Modern ML Practice in 2026
Published:
This is a short snapshot of practical machine learning work as of 2026. The biggest shift is that many projects now start from pretrained foundation models, but the hard work is still data, evaluation, latency, cost, reliability, and deployment.
Foundation Models Are Infrastructure
For text, image, audio, and multimodal tasks, the first baseline is often a pretrained model plus prompting, retrieval, fine-tuning, or adapters. Training from scratch is reserved for cases with enough data, budget, and a clear reason.
Useful questions:
- Can prompting solve the task?
- Does the model need private or fresh knowledge?
- Is retrieval enough, or does the behavior itself need fine-tuning?
- What latency and cost can the product tolerate?
- How will failures be detected?
Retrieval-Augmented Generation
RAG is useful when the model needs information outside its parameters: internal documents, policies, code, support tickets, papers, or recent data.

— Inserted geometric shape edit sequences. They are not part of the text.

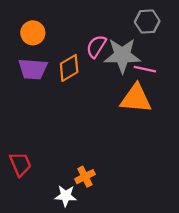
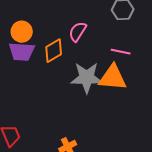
orange circle: (33, 33) -> (22, 32), moved
gray star: (122, 55) -> (87, 78), moved

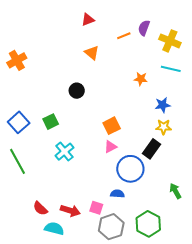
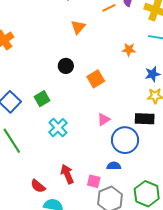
orange triangle: (92, 53) -> (78, 27), turned 35
orange square: (112, 126) -> (96, 79), moved
black rectangle: (151, 149) -> (145, 119), turned 60
red arrow: (70, 211) -> (67, 174), moved, turned -126

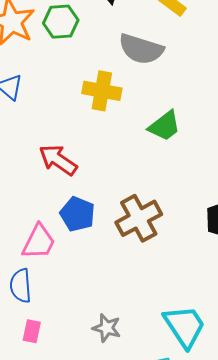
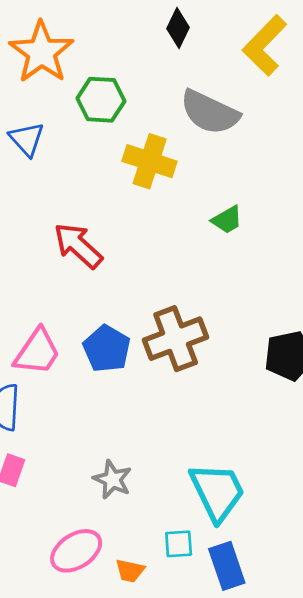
green hexagon: (61, 22) -> (101, 100), moved
green trapezoid: (165, 126) -> (227, 220), size x0.7
blue pentagon: (77, 214) -> (107, 349), moved

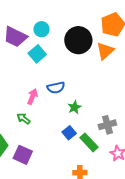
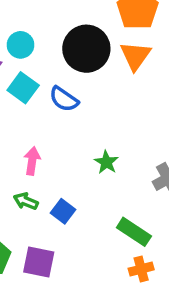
blue semicircle: (56, 88) -> (64, 99), moved, turned 60
blue square: (69, 133) -> (63, 211), moved
green rectangle: (89, 142) -> (134, 232), moved

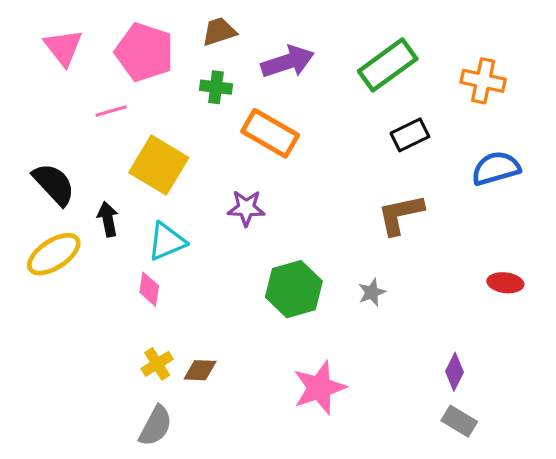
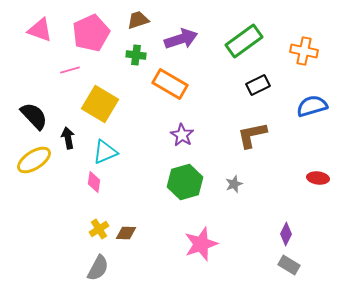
pink triangle: (63, 47) -> (40, 30), turned -32
pink pentagon: (144, 52) -> (91, 33), turned 30
purple star: (246, 208) -> (182, 135), moved, turned 30

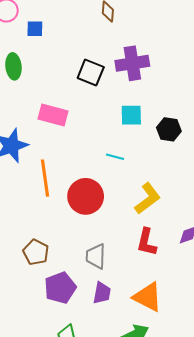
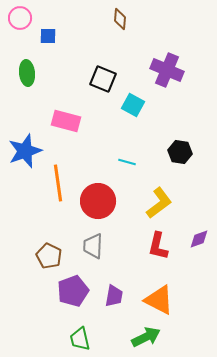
purple cross: (132, 63) -> (167, 70), moved, turned 32
cyan square: (131, 115) -> (133, 105), moved, turned 30
black hexagon: (169, 129) -> (180, 152), moved
gray trapezoid: (96, 256) -> (93, 246), moved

A strong RAG system is not just “embed and search”:
- clean and chunk documents carefully
- store metadata and permissions
- combine dense retrieval with keyword search when needed
- rerank top candidates
- cite sources in the answer
- evaluate retrieval recall separately from generation quality
Fine-Tuning And Adapters
Full fine-tuning updates all model parameters and can be expensive. Parameter-efficient fine-tuning updates a small number of additional parameters.

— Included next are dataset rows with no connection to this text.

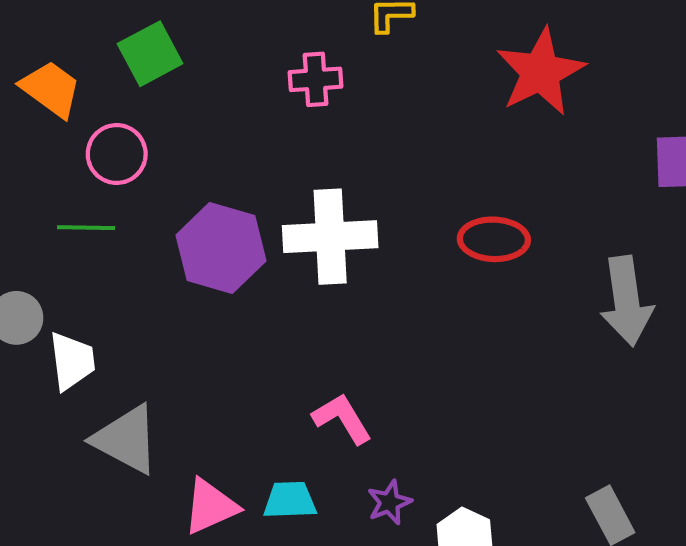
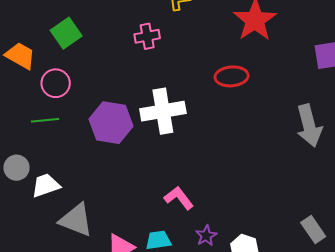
red ellipse: (494, 239) -> (232, 76), moved
white trapezoid: (72, 361) -> (46, 185), turned -96

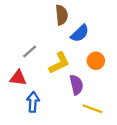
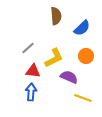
blue semicircle: (80, 33) -> (82, 28), moved
red triangle: (18, 78) -> (33, 71), moved
purple semicircle: (76, 85) -> (69, 77), turned -54

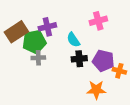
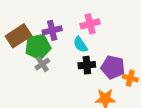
pink cross: (98, 21) -> (90, 24), moved
gray cross: (38, 58) -> (42, 64), turned -32

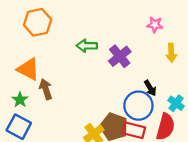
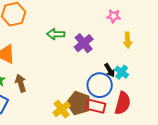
brown arrow: (46, 89) -> (21, 83), moved
cyan cross: (176, 103) -> (122, 72), moved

LoRA is a common adapter method: it learns low-rank updates to selected weight matrices. QLoRA makes fine-tuning cheaper by combining quantization with LoRA-style adapters.
Fine-tuning is most useful when you need consistent behavior, formatting, domain style, or task-specific decision boundaries. It is less useful when the issue is missing knowledge that can be retrieved.
Evaluation Is The Product
Modern ML systems need more than one score. Useful evaluation includes:
- offline metrics on clean validation sets
- stress tests and adversarial examples
- human review for ambiguous cases
- latency and cost measurements
- regression tests for prompts, retrieval, and model versions
- monitoring for data drift and behavior drift
For generative systems, keep a small hand-labeled eval set and a larger automatically checked set. Do not rely only on demos.
Multimodal Workflows
Many systems now combine text, images, audio, video, structured data, and tool outputs. The engineering challenge is often alignment between modalities: timestamps, bounding boxes, document pages, frames, OCR text, and metadata.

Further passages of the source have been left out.